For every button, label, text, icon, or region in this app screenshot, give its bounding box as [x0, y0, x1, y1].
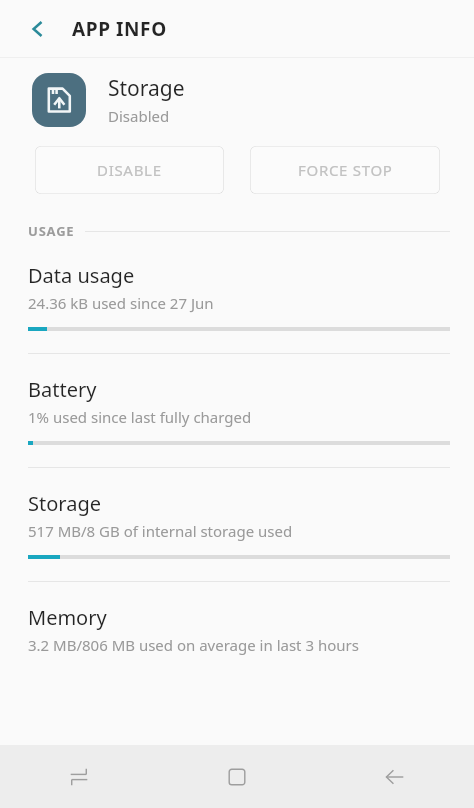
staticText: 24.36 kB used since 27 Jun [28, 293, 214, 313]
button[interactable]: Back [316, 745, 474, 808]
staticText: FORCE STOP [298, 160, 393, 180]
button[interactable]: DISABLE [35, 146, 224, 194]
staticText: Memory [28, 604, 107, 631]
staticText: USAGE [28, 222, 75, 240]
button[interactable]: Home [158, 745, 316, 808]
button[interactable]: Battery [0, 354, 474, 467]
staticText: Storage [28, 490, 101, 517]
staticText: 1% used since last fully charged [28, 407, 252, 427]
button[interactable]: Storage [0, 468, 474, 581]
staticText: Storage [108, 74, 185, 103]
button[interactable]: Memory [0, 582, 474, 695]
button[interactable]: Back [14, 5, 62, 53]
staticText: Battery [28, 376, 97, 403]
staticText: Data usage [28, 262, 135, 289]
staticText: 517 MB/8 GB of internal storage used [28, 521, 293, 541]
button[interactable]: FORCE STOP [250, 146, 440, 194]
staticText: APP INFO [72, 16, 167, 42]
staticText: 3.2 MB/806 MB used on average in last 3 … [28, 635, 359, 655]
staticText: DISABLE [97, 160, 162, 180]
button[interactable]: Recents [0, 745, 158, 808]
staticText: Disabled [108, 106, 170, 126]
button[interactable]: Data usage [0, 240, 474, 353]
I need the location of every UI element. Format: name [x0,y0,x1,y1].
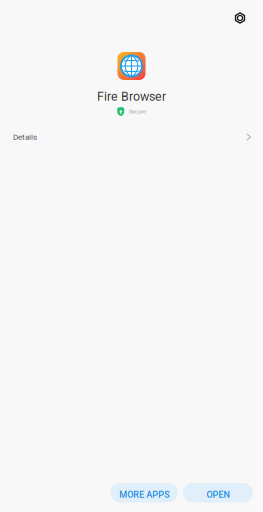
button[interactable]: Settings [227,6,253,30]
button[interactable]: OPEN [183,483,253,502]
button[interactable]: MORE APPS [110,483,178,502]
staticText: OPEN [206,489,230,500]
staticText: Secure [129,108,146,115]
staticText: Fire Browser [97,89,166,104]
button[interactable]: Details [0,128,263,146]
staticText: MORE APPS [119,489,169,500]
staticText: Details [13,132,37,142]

::::::::::

• **Exercise description**
All lines from the one containing "I need the location" through the end of the data are to be restated exactly, with nothing else and without the pictures.

• **Answer for this exercise**
I need the location of every UI element. Format: name [x0,y0,x1,y1].
button[interactable]: Settings [227,6,253,30]
button[interactable]: OPEN [183,483,253,502]
button[interactable]: MORE APPS [110,483,178,502]
staticText: OPEN [206,489,230,500]
staticText: Secure [129,108,146,115]
staticText: Fire Browser [97,89,166,104]
button[interactable]: Details [0,128,263,146]
staticText: MORE APPS [119,489,169,500]
staticText: Details [13,132,37,142]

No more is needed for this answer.